INSTRUCTIONS TO FOLLOW » Lines after the one containing "http://www.1001-nacht-feest.nl (192, 400)" are to be omitted; print exactly each line from the start of the records up to and including it.

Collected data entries
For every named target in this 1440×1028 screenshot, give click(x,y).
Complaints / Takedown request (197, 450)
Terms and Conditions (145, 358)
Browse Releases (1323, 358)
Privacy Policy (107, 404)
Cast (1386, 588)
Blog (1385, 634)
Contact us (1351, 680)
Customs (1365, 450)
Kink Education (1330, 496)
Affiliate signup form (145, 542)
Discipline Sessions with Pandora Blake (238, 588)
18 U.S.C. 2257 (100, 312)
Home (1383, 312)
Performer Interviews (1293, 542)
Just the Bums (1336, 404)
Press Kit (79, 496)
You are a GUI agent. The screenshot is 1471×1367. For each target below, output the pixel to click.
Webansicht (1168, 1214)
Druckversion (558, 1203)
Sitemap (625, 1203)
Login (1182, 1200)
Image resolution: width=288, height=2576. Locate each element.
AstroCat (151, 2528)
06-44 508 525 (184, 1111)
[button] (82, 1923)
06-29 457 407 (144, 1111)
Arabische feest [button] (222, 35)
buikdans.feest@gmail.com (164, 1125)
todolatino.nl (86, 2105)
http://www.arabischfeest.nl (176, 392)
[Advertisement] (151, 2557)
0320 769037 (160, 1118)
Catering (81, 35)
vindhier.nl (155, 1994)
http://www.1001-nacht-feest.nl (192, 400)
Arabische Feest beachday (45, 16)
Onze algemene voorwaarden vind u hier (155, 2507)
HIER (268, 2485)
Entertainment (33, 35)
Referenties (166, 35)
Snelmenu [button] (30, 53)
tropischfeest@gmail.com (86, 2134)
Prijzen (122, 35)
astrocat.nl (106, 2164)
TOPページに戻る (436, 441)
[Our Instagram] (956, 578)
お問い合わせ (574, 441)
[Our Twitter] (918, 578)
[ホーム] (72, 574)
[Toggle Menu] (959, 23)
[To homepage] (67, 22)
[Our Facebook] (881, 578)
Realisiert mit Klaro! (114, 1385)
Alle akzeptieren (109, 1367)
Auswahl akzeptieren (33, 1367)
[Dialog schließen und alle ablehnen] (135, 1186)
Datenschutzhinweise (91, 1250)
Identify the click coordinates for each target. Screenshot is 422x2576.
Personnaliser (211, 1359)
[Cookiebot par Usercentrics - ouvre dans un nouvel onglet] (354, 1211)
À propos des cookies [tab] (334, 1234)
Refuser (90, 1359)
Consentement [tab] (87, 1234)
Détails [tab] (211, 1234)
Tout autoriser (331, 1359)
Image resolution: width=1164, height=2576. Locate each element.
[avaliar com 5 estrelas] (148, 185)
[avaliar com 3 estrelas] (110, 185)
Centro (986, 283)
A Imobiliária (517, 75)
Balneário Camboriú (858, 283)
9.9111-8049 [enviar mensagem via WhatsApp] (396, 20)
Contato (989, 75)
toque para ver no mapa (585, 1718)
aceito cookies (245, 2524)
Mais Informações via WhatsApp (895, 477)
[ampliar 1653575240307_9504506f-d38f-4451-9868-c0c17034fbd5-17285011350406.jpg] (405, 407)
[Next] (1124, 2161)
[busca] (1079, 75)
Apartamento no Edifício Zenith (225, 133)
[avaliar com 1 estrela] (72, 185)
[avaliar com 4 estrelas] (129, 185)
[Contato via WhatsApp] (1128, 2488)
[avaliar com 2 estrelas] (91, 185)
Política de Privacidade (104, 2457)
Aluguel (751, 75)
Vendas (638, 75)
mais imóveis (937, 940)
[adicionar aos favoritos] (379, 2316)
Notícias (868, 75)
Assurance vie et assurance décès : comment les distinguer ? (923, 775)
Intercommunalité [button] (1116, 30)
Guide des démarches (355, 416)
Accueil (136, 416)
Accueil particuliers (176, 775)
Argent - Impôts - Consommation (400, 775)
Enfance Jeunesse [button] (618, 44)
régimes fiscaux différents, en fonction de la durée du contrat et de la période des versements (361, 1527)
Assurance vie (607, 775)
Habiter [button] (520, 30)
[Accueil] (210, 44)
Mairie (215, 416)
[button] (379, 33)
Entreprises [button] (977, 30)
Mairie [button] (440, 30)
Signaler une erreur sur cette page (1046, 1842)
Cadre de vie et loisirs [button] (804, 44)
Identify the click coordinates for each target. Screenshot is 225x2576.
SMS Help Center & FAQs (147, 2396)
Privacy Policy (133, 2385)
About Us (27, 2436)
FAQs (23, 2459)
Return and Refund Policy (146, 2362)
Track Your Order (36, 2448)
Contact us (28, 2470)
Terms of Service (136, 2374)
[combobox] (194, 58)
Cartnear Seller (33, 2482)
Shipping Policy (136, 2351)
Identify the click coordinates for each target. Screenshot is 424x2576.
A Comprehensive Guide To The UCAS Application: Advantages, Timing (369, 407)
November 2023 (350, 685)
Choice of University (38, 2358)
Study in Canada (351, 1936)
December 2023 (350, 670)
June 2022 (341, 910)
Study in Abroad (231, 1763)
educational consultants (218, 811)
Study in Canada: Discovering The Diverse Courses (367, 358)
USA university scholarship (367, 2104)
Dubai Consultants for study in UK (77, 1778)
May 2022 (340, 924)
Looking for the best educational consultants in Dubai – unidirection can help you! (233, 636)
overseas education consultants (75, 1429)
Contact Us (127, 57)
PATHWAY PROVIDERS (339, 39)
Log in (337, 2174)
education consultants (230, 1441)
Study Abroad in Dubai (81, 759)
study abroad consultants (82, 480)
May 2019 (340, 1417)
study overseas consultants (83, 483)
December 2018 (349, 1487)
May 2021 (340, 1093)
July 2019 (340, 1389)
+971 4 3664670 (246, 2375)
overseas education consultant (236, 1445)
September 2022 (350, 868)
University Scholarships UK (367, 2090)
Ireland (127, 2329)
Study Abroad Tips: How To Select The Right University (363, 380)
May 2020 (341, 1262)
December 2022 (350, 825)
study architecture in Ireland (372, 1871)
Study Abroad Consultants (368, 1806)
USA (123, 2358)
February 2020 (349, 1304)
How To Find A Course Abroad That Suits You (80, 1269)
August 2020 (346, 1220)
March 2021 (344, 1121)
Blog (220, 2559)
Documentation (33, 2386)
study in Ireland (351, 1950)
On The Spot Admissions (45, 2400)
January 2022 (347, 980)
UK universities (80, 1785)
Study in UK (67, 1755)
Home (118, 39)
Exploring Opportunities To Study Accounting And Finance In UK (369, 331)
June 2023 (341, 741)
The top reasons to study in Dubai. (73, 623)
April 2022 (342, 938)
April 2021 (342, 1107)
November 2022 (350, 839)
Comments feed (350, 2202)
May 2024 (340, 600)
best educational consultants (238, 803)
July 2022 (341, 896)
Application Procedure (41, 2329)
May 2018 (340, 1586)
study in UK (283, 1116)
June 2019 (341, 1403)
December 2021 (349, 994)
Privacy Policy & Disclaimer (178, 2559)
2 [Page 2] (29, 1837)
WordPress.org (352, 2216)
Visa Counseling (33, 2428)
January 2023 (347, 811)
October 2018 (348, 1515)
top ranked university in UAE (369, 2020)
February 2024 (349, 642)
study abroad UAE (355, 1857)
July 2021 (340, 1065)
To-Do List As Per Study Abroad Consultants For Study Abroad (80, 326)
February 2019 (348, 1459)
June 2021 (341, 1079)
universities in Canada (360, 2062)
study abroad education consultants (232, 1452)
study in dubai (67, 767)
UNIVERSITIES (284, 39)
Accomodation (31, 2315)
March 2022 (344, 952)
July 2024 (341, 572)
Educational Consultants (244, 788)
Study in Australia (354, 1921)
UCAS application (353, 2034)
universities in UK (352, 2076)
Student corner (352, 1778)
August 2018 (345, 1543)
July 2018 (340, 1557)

WRITTEN ANSWER »
For every named target in this 1440×1028 screenshot, give click(x,y).
Complaints / Takedown request (197, 450)
Terms and Conditions (145, 358)
Browse Releases (1323, 358)
Privacy Policy (107, 404)
Cast (1386, 588)
Blog (1385, 634)
Contact us (1351, 680)
Customs (1365, 450)
Kink Education (1330, 496)
Affiliate signup form (145, 542)
Discipline Sessions with Pandora Blake (238, 588)
18 U.S.C. 2257 (100, 312)
Home (1383, 312)
Performer Interviews (1293, 542)
Just the Bums (1336, 404)
Press Kit (79, 496)
You are a GUI agent. The screenshot is 1471×1367. For each target below, output the pixel to click.
Webansicht (1168, 1214)
Druckversion (558, 1203)
Sitemap (625, 1203)
Login (1182, 1200)
Image resolution: width=288, height=2576. Locate each element.
AstroCat (151, 2528)
06-44 508 525 (184, 1111)
[button] (82, 1923)
06-29 457 407 (144, 1111)
Arabische feest [button] (222, 35)
buikdans.feest@gmail.com (164, 1125)
todolatino.nl (86, 2105)
http://www.arabischfeest.nl (176, 392)
[Advertisement] (151, 2557)
0320 769037 (160, 1118)
Catering (81, 35)
vindhier.nl (155, 1994)
http://www.1001-nacht-feest.nl (192, 400)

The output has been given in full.